## AIM OF THE EXERCISE:
Beginning at the top of the material, repeat each line exactly, and stop once the line with "This screenshot has" has been written.

## DATASET CONTENT:
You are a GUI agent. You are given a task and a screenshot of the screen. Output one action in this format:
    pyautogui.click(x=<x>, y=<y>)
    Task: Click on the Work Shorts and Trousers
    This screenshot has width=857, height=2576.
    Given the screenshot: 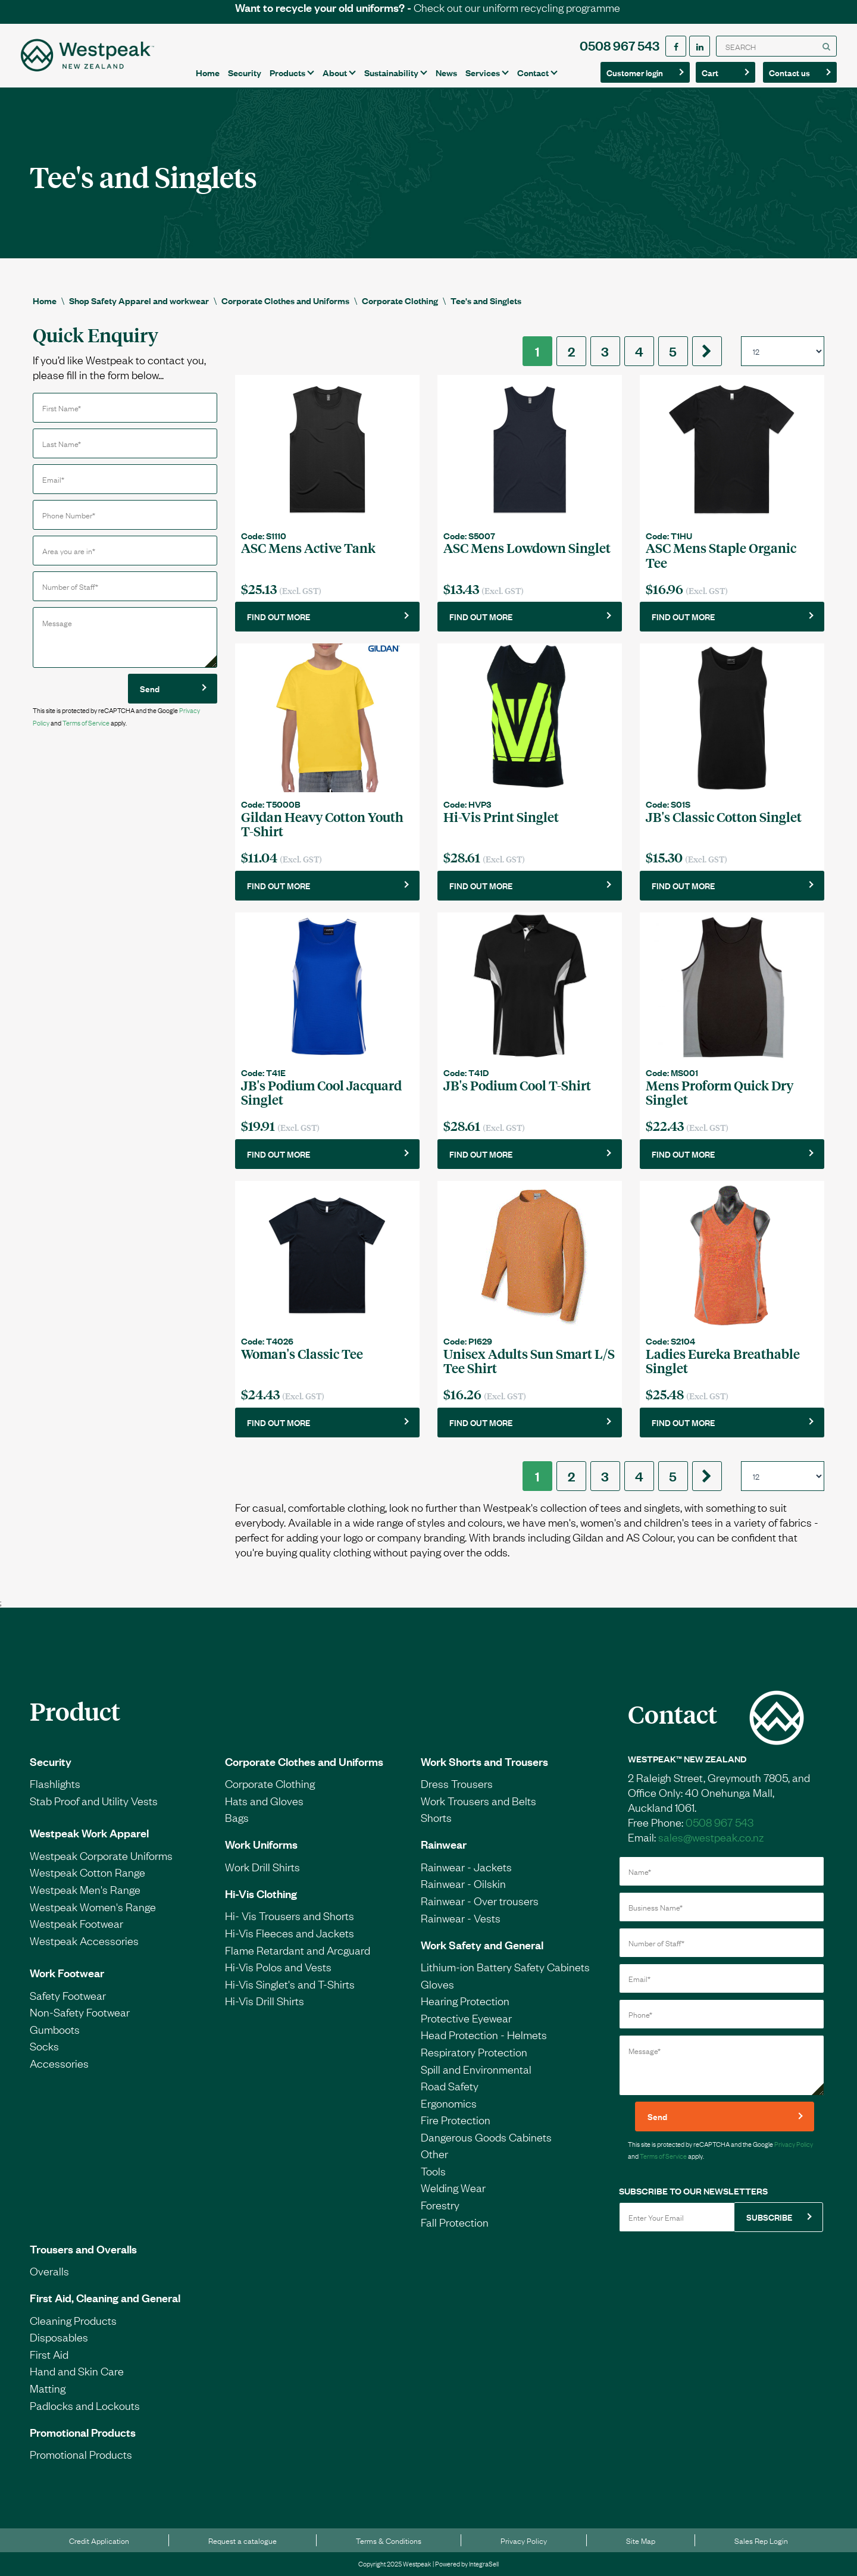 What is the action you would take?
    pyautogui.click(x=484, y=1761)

## RESULT OF THE EXERCISE:
You are a GUI agent. You are given a task and a screenshot of the screen. Output one action in this format:
    pyautogui.click(x=<x>, y=<y>)
    Task: Click on the Work Shorts and Trousers
    This screenshot has width=857, height=2576.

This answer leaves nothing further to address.